### ABOUT THIS EXERCISE
Out of the material that follows, write out exactly the lines from the line with "Правила прийому до закладу освіти" to the line with "L’Homme qui a vu l’ours", both ends included, and no others.

****************************************

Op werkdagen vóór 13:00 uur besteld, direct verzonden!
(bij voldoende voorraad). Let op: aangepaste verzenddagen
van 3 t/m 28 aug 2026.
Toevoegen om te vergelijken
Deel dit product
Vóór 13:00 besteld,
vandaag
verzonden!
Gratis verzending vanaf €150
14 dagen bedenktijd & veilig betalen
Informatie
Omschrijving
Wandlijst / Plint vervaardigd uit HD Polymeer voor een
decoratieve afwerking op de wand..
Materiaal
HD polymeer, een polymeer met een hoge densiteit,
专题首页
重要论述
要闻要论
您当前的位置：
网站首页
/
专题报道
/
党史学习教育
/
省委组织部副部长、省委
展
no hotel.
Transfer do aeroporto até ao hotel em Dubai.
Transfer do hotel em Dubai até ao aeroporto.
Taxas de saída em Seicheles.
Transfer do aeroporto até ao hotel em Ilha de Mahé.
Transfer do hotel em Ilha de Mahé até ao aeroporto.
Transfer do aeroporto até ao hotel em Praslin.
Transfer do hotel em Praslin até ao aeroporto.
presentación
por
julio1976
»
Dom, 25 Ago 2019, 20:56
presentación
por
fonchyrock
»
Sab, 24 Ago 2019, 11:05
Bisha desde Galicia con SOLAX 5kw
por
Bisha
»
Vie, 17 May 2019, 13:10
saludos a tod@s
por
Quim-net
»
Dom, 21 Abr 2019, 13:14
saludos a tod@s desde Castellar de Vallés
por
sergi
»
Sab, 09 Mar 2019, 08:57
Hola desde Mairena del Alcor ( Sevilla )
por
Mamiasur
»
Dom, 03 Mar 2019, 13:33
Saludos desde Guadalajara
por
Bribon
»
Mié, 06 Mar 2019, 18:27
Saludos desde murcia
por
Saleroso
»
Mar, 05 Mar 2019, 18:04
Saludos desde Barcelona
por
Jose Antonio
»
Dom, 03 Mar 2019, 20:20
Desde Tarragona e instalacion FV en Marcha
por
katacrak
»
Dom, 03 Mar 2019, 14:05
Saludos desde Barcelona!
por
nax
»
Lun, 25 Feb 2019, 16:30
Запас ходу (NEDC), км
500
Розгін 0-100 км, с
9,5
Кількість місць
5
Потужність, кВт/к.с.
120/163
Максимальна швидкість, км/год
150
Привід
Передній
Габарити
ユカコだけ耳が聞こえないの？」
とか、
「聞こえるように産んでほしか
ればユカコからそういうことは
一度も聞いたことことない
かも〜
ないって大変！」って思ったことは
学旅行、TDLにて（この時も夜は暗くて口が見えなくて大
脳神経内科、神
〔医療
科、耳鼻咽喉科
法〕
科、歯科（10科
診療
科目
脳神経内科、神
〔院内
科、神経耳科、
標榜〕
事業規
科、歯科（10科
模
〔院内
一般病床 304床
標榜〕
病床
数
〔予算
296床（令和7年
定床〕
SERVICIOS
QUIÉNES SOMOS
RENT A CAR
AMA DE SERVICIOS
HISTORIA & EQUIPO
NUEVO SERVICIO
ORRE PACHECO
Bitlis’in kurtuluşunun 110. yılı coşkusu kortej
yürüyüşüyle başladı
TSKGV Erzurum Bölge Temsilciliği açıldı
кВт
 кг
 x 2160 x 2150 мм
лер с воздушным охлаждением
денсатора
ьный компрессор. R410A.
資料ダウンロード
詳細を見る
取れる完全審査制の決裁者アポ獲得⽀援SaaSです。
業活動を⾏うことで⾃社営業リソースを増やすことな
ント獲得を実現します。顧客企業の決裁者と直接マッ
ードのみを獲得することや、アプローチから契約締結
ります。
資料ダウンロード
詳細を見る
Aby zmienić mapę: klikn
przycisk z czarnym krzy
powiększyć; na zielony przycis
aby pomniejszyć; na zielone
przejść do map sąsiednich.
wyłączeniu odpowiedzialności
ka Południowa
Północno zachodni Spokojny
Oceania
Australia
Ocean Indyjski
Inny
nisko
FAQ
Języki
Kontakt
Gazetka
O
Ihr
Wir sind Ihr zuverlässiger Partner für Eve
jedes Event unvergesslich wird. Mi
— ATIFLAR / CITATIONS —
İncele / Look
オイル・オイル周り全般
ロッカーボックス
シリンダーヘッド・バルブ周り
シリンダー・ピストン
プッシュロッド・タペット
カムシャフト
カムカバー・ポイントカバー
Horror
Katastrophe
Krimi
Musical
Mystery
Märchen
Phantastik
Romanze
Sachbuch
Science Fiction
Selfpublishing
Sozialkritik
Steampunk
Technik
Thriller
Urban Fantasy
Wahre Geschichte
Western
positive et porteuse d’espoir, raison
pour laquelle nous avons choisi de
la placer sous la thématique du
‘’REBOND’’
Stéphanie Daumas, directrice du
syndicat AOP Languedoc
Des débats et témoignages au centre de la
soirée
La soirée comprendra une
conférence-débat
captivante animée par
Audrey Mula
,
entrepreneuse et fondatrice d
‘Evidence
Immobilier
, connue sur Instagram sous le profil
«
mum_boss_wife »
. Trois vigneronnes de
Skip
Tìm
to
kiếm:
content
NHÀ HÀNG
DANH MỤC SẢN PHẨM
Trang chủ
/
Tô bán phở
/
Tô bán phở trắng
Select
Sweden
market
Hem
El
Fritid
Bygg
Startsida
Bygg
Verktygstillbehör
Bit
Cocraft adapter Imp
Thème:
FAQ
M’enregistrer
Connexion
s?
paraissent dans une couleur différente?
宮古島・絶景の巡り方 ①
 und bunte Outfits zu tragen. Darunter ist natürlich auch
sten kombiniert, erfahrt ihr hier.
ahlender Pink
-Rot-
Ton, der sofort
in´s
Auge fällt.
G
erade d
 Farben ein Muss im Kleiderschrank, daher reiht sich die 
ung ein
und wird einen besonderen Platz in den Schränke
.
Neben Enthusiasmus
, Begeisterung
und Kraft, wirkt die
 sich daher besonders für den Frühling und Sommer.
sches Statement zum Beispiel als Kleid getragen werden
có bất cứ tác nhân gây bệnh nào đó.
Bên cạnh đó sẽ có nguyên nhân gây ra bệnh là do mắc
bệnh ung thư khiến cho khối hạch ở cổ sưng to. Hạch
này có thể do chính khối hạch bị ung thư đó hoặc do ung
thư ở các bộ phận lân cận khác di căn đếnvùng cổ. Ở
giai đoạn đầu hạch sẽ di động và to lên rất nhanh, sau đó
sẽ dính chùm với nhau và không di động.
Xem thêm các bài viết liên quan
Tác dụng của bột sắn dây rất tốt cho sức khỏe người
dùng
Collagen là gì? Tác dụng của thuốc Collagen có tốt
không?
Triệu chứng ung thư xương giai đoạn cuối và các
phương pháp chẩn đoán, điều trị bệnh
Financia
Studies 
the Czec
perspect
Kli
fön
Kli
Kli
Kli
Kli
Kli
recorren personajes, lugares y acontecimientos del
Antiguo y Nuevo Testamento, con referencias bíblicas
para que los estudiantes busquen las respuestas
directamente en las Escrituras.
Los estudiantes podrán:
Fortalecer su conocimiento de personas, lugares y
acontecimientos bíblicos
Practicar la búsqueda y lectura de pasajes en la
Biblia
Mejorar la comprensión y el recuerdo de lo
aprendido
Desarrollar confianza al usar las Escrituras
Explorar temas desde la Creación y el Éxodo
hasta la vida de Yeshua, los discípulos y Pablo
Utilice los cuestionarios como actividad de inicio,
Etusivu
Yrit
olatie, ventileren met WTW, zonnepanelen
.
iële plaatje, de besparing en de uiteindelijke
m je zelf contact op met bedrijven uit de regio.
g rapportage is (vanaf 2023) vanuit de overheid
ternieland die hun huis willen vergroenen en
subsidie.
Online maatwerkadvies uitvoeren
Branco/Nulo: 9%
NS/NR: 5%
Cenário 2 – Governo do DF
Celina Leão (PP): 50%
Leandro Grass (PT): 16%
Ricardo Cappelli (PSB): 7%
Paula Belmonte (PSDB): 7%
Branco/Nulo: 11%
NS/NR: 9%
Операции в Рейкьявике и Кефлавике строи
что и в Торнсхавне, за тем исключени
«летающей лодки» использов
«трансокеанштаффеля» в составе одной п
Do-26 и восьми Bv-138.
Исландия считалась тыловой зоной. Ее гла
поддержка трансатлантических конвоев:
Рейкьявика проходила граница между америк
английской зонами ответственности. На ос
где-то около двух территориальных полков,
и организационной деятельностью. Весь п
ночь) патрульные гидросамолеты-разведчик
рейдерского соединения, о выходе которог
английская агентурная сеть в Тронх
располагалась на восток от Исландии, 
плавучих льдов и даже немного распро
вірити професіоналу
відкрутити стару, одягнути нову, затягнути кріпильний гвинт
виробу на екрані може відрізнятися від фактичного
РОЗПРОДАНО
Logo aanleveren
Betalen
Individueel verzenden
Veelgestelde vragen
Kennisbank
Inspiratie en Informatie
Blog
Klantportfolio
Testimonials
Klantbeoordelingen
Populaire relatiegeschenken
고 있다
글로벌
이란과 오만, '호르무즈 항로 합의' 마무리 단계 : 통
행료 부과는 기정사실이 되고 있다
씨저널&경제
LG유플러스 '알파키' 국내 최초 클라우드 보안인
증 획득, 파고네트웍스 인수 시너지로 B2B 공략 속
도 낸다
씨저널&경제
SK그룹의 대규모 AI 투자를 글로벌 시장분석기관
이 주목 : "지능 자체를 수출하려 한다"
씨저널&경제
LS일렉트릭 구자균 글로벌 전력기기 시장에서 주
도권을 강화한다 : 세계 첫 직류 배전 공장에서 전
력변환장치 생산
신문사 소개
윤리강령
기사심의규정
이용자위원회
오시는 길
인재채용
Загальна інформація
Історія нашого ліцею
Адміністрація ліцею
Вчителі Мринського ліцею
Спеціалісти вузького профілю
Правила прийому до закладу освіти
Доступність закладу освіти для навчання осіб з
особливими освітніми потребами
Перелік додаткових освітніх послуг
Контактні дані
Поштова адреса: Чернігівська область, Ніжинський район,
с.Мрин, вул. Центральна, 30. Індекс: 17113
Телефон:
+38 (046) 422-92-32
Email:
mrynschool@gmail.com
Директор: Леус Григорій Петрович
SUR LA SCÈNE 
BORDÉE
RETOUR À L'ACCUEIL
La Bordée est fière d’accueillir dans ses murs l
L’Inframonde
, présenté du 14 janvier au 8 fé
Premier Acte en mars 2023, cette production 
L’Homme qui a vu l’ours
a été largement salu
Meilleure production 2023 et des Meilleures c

****************************************

### EXERCISE ANSWER
Правила прийому до закладу освіти
Доступність закладу освіти для навчання осіб з
особливими освітніми потребами
Перелік додаткових освітніх послуг
Контактні дані
Поштова адреса: Чернігівська область, Ніжинський район,
с.Мрин, вул. Центральна, 30. Індекс: 17113
Телефон:
+38 (046) 422-92-32
Email:
mrynschool@gmail.com
Директор: Леус Григорій Петрович
SUR LA SCÈNE 
BORDÉE
RETOUR À L'ACCUEIL
La Bordée est fière d’accueillir dans ses murs l
L’Inframonde
, présenté du 14 janvier au 8 fé
Premier Acte en mars 2023, cette production 
L’Homme qui a vu l’ours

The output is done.